Pierre naturelle : des recommandations en symbiose avec les normes européennes

Bien que qualifié de secteur traditionnel par excellence, le secteur de la pierre naturelle a subi ces derniers temps de profondes évolutions. On remarque non seulement, depuis plusieurs années, un intérêt grandissant pour les pierres "exotiques" dont le comportement sous notre climat est encore peu connu, mais en outre, un nombre croissant de documents techniques de référence ont été édités.
Des normes européennes imposent ainsi de nouvelles méthodes d'essai et instaurent progressivement le marquage CE des produits finis (obligatoire depuis octobre 2003 pour les produits de voirie et à partir de septembre 2006 pour les principaux produits du bâtiment).

Grâce

Façade en pierre naturelle.
à cet arsenal technique de normes, la qualité d'une pierre peut être évaluée, même si cette dernière est peu connue dans nos régions. Rien ne vaut la sanction de l'expérience qui a permis d'utiliser avec succès nos matériaux locaux pendant des siècles, mais en l'absence de celle-ci, il est préférable d'émettre un jugement basé sur une appréciation technique en laboratoire plutôt que sur de vagues recommandations.

Des critères de base pour le choix d'une pierre en fonction de sa destination avaient été proposés dans la Note d'information technique n° 205 (1997) et ont fait office de référence jusqu'à aujourd'hui où la plupart des normes européennes pour la pierre sont publiées (plus d'une trentaine) et donc d'application. Sous l'égide de son Comité technique "Pierre et marbre", le CSTC a formulé de nouvelles recommandations en tenant compte de ces documents récents. Celles-ci, accompagnées de la description de chaque protocole d'essai, sont présentées en détail dans l'article qui paraîtra en ligne dans "Les Dossiers du CSTC" (n° 3/2005), dans l'attente d'une nouvelle NIT qui remplacera la NIT 205.
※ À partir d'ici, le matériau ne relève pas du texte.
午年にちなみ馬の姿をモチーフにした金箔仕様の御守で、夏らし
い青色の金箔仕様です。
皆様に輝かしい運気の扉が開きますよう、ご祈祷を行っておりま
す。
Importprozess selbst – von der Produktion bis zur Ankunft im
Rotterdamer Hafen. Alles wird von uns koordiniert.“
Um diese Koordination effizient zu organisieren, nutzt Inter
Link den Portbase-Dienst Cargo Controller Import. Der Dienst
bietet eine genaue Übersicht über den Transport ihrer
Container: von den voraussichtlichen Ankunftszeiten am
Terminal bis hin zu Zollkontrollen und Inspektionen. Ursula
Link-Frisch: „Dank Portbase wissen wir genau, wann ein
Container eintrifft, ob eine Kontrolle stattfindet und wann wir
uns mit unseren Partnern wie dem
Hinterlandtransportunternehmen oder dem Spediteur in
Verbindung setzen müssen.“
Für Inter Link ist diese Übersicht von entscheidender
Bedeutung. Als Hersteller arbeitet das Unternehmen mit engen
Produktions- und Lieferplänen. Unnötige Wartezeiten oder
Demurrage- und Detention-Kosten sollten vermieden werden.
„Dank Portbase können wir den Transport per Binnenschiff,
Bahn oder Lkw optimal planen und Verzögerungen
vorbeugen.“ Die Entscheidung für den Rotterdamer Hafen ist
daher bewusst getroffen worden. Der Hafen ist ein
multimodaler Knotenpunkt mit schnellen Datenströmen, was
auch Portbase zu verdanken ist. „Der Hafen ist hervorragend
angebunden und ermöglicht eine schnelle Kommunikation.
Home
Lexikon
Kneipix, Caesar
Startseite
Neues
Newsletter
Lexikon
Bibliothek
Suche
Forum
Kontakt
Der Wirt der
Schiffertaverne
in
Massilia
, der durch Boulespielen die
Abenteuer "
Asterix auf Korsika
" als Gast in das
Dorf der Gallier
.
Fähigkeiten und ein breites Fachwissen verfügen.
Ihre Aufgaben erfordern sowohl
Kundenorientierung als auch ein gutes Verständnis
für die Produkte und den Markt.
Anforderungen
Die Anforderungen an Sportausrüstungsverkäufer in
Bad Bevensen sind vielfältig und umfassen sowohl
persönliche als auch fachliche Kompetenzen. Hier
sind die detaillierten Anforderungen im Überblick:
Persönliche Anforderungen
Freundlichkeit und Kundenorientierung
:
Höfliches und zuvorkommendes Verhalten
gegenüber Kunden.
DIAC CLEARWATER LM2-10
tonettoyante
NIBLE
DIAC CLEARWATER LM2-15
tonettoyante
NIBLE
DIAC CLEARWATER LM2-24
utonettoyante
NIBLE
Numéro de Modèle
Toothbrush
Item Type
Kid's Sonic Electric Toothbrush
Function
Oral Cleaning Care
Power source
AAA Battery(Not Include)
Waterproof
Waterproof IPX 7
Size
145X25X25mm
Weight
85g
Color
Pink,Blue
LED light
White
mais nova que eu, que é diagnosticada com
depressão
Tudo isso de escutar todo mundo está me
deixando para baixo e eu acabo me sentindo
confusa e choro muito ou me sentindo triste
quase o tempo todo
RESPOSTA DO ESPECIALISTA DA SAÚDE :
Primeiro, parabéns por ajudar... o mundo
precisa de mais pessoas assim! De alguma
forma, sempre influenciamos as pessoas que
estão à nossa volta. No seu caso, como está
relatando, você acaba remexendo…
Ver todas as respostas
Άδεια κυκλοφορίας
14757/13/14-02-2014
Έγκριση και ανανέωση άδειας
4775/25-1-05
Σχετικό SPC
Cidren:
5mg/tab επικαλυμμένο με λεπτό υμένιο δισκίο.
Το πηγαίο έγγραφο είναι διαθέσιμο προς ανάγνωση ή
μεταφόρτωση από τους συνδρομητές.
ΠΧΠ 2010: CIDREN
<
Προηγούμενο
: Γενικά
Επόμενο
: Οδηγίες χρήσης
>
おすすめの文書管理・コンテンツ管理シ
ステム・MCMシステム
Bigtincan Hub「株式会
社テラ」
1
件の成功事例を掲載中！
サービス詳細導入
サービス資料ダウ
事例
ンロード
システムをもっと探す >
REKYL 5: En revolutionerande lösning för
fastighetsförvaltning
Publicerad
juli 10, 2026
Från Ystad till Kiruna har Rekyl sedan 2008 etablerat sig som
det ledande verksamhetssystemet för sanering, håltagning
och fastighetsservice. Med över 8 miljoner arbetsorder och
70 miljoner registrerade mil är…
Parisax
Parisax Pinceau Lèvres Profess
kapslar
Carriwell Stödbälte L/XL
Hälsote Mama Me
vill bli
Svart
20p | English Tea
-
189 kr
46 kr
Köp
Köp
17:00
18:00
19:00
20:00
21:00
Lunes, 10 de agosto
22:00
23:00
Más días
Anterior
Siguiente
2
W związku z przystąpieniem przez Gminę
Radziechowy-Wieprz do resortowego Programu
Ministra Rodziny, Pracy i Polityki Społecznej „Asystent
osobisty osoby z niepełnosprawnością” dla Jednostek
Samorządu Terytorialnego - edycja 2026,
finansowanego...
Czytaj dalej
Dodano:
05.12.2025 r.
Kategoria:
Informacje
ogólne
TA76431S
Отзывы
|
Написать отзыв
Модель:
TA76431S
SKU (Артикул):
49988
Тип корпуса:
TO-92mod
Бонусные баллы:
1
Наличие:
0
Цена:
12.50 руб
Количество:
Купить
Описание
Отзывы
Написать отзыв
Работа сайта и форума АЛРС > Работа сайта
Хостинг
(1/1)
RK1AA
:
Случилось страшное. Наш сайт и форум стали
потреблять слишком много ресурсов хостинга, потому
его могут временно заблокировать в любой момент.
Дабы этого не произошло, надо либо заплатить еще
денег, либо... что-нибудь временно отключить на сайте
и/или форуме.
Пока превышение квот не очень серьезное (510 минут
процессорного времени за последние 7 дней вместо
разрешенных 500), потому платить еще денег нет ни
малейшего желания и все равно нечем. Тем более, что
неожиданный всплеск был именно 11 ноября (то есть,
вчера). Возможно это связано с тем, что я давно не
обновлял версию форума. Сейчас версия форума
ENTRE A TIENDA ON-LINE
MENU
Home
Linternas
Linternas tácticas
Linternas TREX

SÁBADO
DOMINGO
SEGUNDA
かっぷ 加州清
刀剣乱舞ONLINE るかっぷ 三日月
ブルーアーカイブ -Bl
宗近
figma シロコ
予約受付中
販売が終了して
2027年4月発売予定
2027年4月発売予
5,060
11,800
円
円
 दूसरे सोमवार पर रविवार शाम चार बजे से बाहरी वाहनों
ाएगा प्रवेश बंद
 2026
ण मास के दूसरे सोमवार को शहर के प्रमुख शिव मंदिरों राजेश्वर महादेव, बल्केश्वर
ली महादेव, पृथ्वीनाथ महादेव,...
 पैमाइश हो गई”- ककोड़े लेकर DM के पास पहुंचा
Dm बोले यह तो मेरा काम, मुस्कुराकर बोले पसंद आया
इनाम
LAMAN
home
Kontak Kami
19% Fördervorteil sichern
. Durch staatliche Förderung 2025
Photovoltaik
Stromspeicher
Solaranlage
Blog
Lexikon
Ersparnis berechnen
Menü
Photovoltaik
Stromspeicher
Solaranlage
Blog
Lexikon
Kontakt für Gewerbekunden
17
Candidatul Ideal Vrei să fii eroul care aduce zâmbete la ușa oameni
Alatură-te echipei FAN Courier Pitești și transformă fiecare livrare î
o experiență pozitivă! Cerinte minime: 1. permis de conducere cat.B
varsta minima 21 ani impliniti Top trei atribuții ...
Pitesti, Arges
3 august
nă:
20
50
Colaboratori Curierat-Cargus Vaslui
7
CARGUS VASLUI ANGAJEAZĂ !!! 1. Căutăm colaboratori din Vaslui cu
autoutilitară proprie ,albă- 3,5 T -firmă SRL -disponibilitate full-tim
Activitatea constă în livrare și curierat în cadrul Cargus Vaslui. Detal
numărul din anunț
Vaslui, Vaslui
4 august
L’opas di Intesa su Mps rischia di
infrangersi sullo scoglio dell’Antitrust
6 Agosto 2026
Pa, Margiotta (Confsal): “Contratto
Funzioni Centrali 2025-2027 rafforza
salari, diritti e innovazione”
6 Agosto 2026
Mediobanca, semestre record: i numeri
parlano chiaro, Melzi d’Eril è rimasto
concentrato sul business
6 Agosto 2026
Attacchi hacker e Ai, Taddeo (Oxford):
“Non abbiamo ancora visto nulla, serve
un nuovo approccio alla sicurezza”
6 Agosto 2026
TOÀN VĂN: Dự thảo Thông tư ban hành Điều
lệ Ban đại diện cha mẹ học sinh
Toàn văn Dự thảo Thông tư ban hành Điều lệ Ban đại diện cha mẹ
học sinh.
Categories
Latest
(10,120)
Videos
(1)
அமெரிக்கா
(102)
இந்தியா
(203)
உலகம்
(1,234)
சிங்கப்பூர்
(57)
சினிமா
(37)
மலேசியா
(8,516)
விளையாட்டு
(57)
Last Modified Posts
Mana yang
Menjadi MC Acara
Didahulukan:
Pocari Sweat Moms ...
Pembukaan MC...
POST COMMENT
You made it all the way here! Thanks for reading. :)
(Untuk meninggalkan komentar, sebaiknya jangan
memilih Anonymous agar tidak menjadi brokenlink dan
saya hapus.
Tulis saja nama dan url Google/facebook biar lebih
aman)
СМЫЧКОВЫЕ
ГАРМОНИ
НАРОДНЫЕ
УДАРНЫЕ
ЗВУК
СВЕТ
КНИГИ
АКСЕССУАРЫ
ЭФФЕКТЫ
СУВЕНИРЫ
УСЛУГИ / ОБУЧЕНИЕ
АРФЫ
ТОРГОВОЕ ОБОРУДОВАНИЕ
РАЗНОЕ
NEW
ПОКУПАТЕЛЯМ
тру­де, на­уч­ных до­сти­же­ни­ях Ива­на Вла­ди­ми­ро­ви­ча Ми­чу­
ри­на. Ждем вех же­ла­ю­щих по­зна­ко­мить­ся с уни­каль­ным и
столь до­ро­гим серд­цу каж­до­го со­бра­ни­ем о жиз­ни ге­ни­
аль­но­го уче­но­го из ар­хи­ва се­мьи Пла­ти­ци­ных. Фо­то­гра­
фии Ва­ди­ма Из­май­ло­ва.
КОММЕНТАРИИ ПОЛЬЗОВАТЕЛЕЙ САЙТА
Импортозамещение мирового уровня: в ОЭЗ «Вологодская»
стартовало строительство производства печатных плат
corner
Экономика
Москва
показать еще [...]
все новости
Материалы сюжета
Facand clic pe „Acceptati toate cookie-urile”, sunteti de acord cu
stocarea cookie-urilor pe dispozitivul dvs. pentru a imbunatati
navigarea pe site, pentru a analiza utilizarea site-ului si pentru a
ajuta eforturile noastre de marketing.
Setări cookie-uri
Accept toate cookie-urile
CE QUI A CHANGÉ FONDAMENTALEMENT

On peut dire que deux essais importants ont été modifiés : la détermination de la résistance au gel et de la résistance à l'usure.
La résistance au gel est certainement la caractéristique de durabilité essentielle pour les ouvrages extérieurs. En effet, une mauvaise sélection de la pierre à cet égard entraîne une altération rapide et le plus souvent le remplacement des éléments affectés. Rappelons à ce titre l'adage bien connu : Il n'y a pas de mauvaises pierres, il n'y a que de mauvais usages !

En ce qui concerne les essais normalisés, nous disposions en Belgique d'une méthode (basée sur la NBN B 27-009 et décrite dans la NIT 205) qui tenait compte des diverses applications dans le bâtiment et dont les résultats pouvaient fiablement être interprétés en termes d'usage.

Depuis 2001, une norme européenne (NBN EN 12371) est d'application; elle se base sur une méthode fondamentalement différente de l'ancienne méthode belge. Il s'agit d'effectuer un plus grand nombre de cycles (un maximum de 240, au lieu de 25) sur des éprouvettes préalablement imprégnées par immersion (et non plus sous vide comme autrefois), ce qui en réduit la sévérité par cycle et nécessite donc d'en effectuer davantage.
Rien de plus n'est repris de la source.